- _EXERCISE OBJECTIVE_: Examine each line of the data. Copy the line if it includes the word "Oroganic".

[Stored records]
▶

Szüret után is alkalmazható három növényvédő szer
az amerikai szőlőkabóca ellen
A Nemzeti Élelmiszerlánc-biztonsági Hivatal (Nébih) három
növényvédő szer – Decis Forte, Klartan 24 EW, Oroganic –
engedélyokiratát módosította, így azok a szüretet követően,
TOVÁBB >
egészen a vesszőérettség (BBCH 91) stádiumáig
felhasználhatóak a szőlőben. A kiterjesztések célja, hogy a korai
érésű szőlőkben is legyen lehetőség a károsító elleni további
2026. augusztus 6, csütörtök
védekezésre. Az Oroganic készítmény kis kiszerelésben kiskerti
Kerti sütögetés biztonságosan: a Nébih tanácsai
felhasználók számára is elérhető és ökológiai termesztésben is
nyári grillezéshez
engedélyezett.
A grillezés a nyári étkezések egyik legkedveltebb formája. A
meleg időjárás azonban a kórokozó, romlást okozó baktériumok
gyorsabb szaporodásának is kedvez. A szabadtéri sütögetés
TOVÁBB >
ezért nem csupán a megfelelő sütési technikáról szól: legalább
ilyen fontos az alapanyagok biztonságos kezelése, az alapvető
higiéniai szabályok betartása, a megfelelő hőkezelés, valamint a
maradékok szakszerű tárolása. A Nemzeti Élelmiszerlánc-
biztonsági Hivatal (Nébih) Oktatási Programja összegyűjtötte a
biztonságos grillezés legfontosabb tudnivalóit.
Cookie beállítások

◀

- _ANSWER TO THIS EXERCISE_:
növényvédő szer – Decis Forte, Klartan 24 EW, Oroganic –
védekezésre. Az Oroganic készítmény kis kiszerelésben kiskerti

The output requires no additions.